Every other day I stumble upon lines like that reviewing code:
sysMgrH = vFgrMan
or
parse1(l, e, arr); parse2(l2, e2, arr);
Please don’t do that anymore! Choose long and clear variable names, nothing else! Why?
- It’s actually allowed to have variable names longer than 1, even longer than 10 characters, if you need that.
- Your job is not about saving a couple of keyboard hits or 30 seconds of time, it’s about producing something of high quality. And something maintainable. And sustainable.
- Actually writing out the code is only 1% of your time compared to the rest, like e.g. thinking about what you should write. You can as well spend a few seconds more on the writing part.
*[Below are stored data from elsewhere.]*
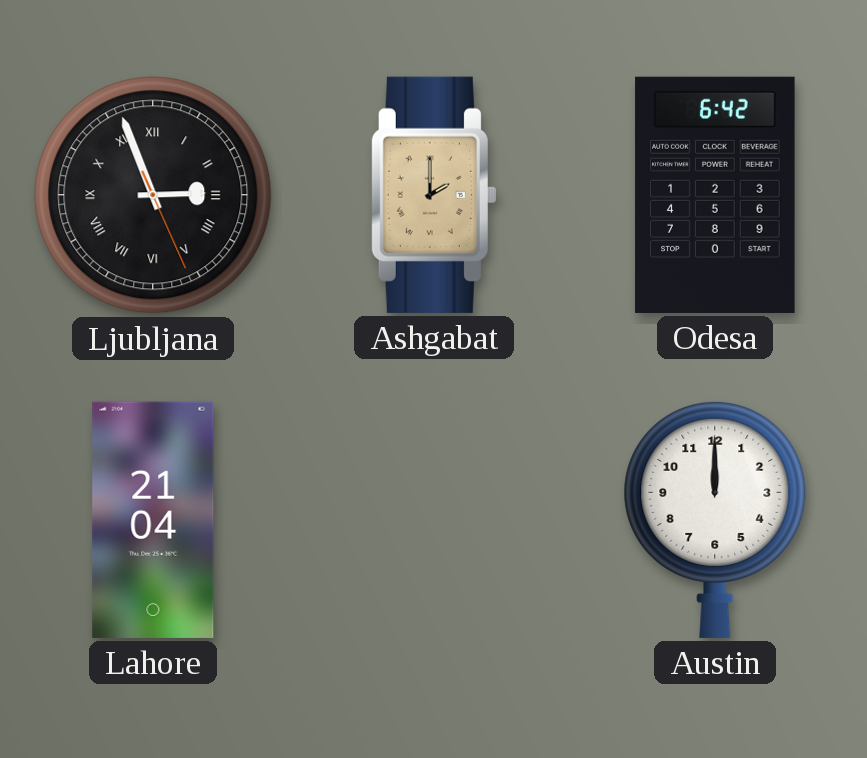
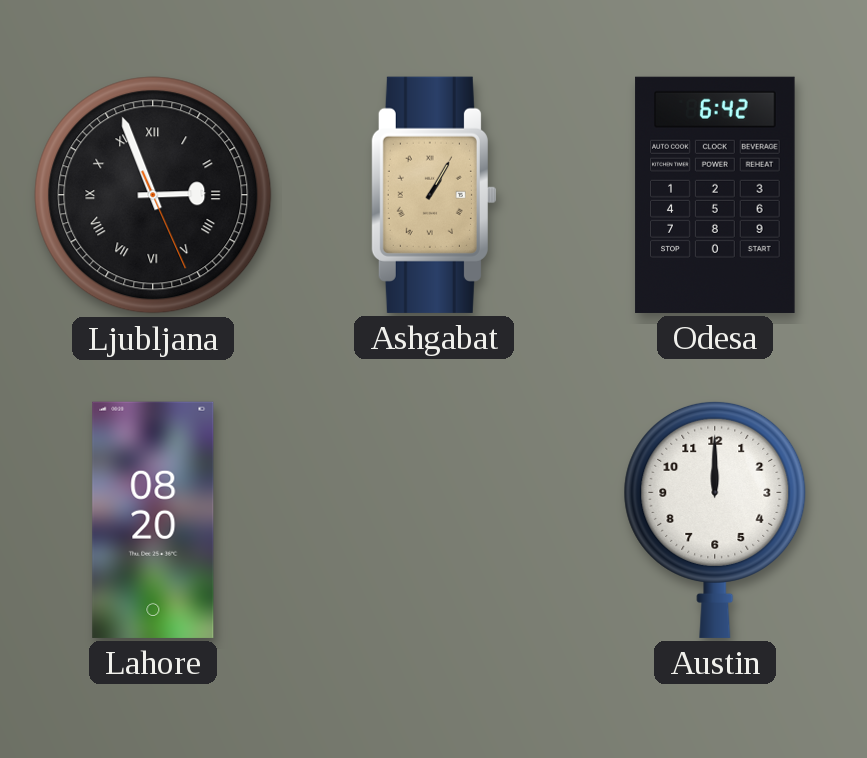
Ashgabat: 2:00 -> 1:05
Lahore: 21:04 -> 08:20
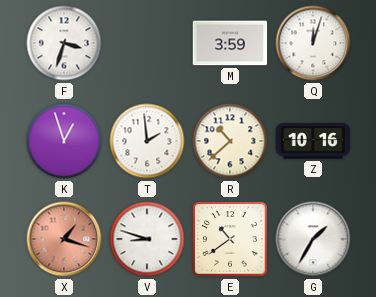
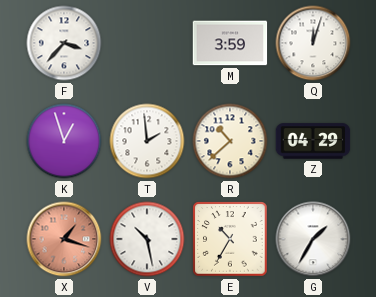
F: 3:33 -> 3:37
Z: 10:16 -> 04:29
V: 8:48 -> 10:28
E: 10:39 -> 10:35
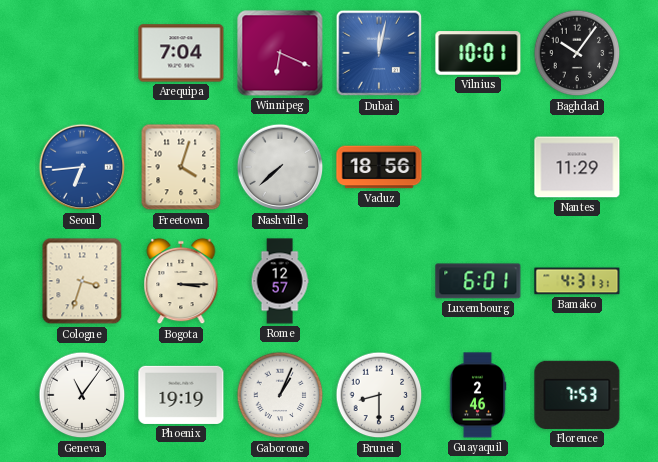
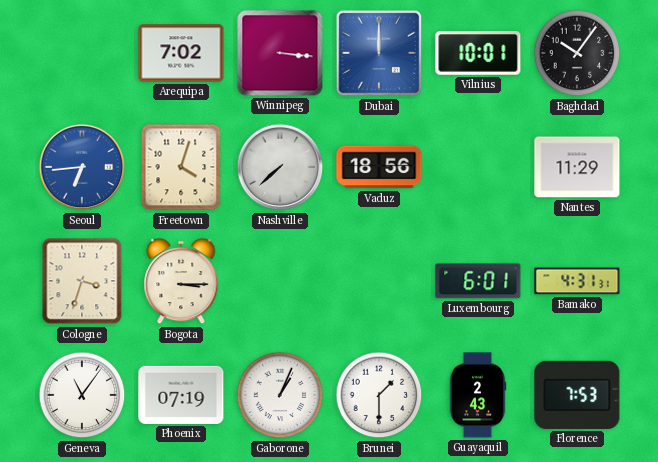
Arequipa: 7:04 -> 7:02
Winnipeg: 6:19 -> 3:16
Dubai: 12:02 -> 12:00
Rome: 12:57 -> none
Phoenix: 19:19 -> 07:19
Brunei: 8:30 -> 1:30
Guayaquil: 2:46 -> 2:43
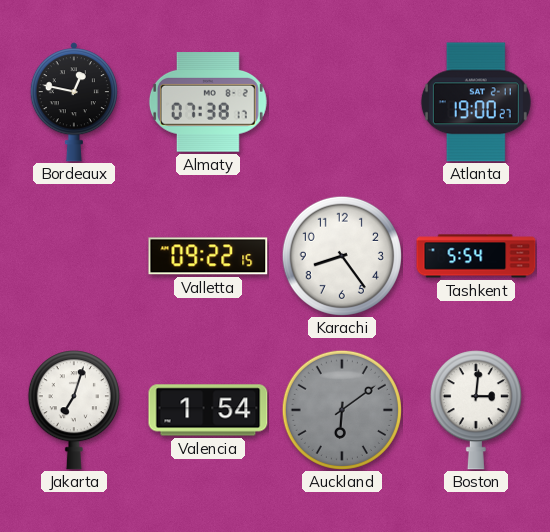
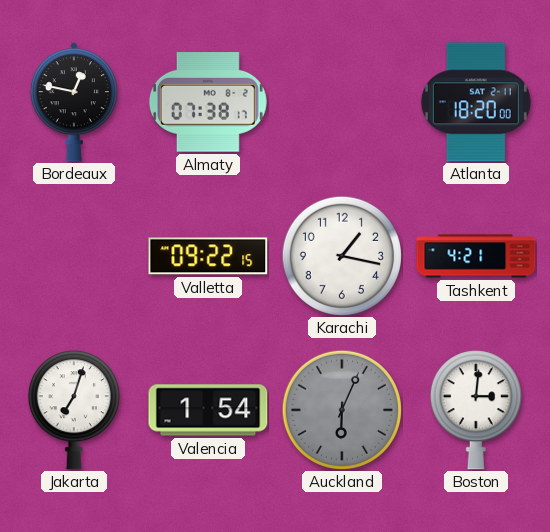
Atlanta: 19:00 -> 18:20
Karachi: 8:24 -> 1:17
Tashkent: 5:54 -> 4:21
Auckland: 6:09 -> 6:04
- If you worry about having to write the same 12-characters variable name over and over again: make friends with Ctrl+Space.
- But the actual reason, my personal #1 reason, is the following: you don’t write that piece of code for yourself and for right now. It will be existing for the next 5 or 10 years and if you’re lucky dozens of developers will see it. And some of them have to understand it. In 2 months, in a year, in 5 years. But for them it’s not a matter of 30 seconds (that’s the time you saved 5 years ago, remember?), for them it can easily become a matter of hours. Keep in mind that on average more than 50% of software development costs are spent after the initial version is finished.
So here is my appeal: be nice and write your code as if you’d write a novel. Choose nice words, choose long words, and format everything nicely. Think of your fellow developer in the future who will thank you for that.
Also, be aware of The world’s two worst variable names by Andy Lester.